── Supplied material ──
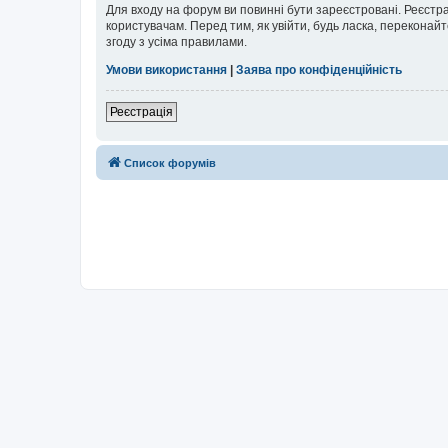
Для входу на форум ви повинні бути зареєстровані. Реєстр
користувачам. Перед тим, як увійти, будь ласка, перекона
згоду з усіма правилами.
Умови використання
|
Заява про конфіденційність
Реєстрація
Список форумів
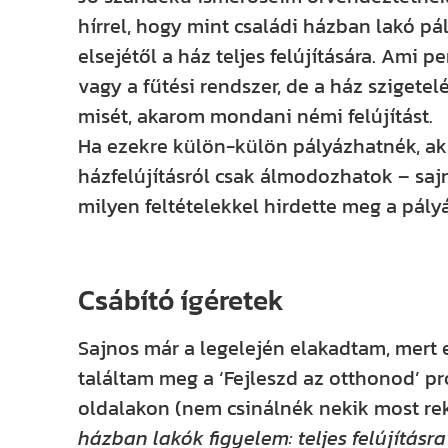
hírrel, hogy mint családi házban lakó pá
elsejétől a ház teljes felújítására. Ami pe
vagy a fűtési rendszer, de a ház szigete
misét, akarom mondani némi felújítást.
Ha ezekre külön-külön pályázhatnék, akk
házfelújításról csak álmodozhatok – sajn
milyen feltételekkel hirdette meg a pály
Csábító ígéretek
Sajnos már a legelején elakadtam, mert 
találtam meg a ‘Fejleszd az otthonod’ 
oldalakon (nem csinálnék nekik most re
házban lakók figyelem: teljes felújításra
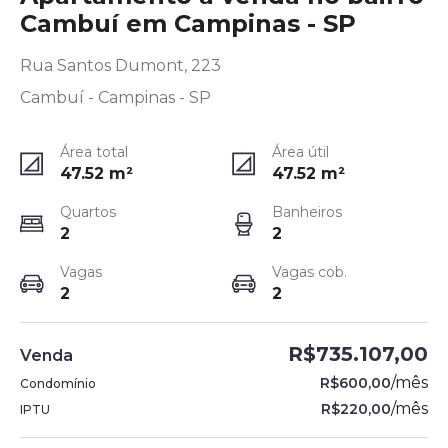
Cambuí em Campinas - SP
Rua Santos Dumont, 223
Cambuí - Campinas - SP
Área total
Área útil
47.52
m²
47.52
m²
Quartos
Banheiros
2
2
Vagas
Vagas cob.
2
2
R$735.107,00
Venda
/
mês
R$600,00
Condomínio
/
mês
R$220,00
IPTU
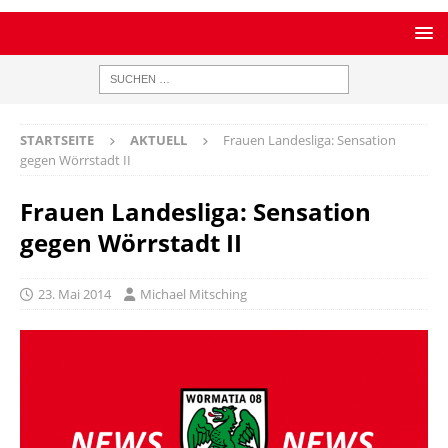
STARTSEITE
AKTUELL
Frauen Landesliga: Sensation
gegen Wörrstadt II
Frauen Landesliga: Sensation
gegen Wörrstadt II
23. Mai 2014
Michael Mitsching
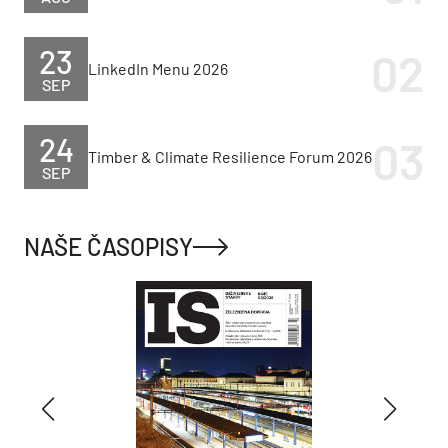
23
LinkedIn Menu 2026
SEP
24
Timber & Climate Resilience Forum 2026
SEP
NAŠE ČASOPISY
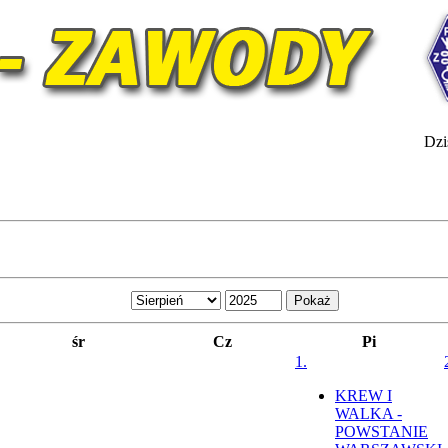
Dzis
śr
Cz
Pi
1.
KREW I
WALKA -
POWSTANIE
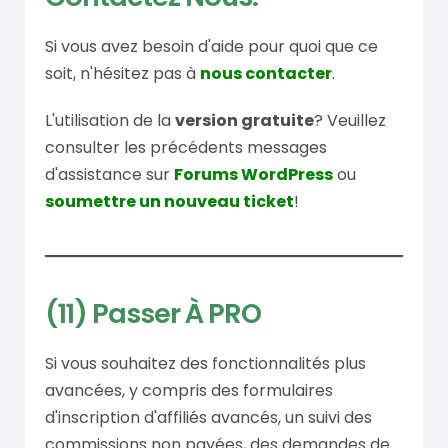
Si vous avez besoin d'aide pour quoi que ce
soit, n'hésitez pas à
nous contacter
.
L'utilisation de la
version gratuite
? Veuillez
consulter les précédents messages
d'assistance sur
Forums WordPress
ou
soumettre un nouveau ticket
!
(11) Passer À PRO
Si vous souhaitez des fonctionnalités plus
avancées, y compris des formulaires
d'inscription d'affiliés avancés, un suivi des
commissions non payées, des demandes de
───
### About this task
What you return should match the records line for line, minus the pictures.

### Result of the exercise
Для входу на форум ви повинні бути зареєстровані. Реєстр
користувачам. Перед тим, як увійти, будь ласка, перекона
згоду з усіма правилами.
Умови використання
|
Заява про конфіденційність
Реєстрація
Список форумів
hírrel, hogy mint családi házban lakó pá
elsejétől a ház teljes felújítására. Ami pe
vagy a fűtési rendszer, de a ház szigete
misét, akarom mondani némi felújítást.
Ha ezekre külön-külön pályázhatnék, akk
házfelújításról csak álmodozhatok – sajn
milyen feltételekkel hirdette meg a pály
Csábító ígéretek
Sajnos már a legelején elakadtam, mert 
találtam meg a ‘Fejleszd az otthonod’ 
oldalakon (nem csinálnék nekik most re
házban lakók figyelem: teljes felújításra
Cambuí em Campinas - SP
Rua Santos Dumont, 223
Cambuí - Campinas - SP
Área total
Área útil
47.52
m²
47.52
m²
Quartos
Banheiros
2
2
Vagas
Vagas cob.
2
2
R$735.107,00
Venda
/
mês
R$600,00
Condomínio
/
mês
R$220,00
IPTU
STARTSEITE
AKTUELL
Frauen Landesliga: Sensation
gegen Wörrstadt II
Frauen Landesliga: Sensation
gegen Wörrstadt II
23. Mai 2014
Michael Mitsching
23
LinkedIn Menu 2026
SEP
24
Timber & Climate Resilience Forum 2026
SEP
NAŠE ČASOPISY
Dzis
śr
Cz
Pi
1.
KREW I
WALKA -
POWSTANIE
Si vous avez besoin d'aide pour quoi que ce
soit, n'hésitez pas à
nous contacter
.
L'utilisation de la
version gratuite
? Veuillez
consulter les précédents messages
d'assistance sur
Forums WordPress
ou
soumettre un nouveau ticket
!
(11) Passer À PRO
Si vous souhaitez des fonctionnalités plus
avancées, y compris des formulaires
d'inscription d'affiliés avancés, un suivi des
commissions non payées, des demandes de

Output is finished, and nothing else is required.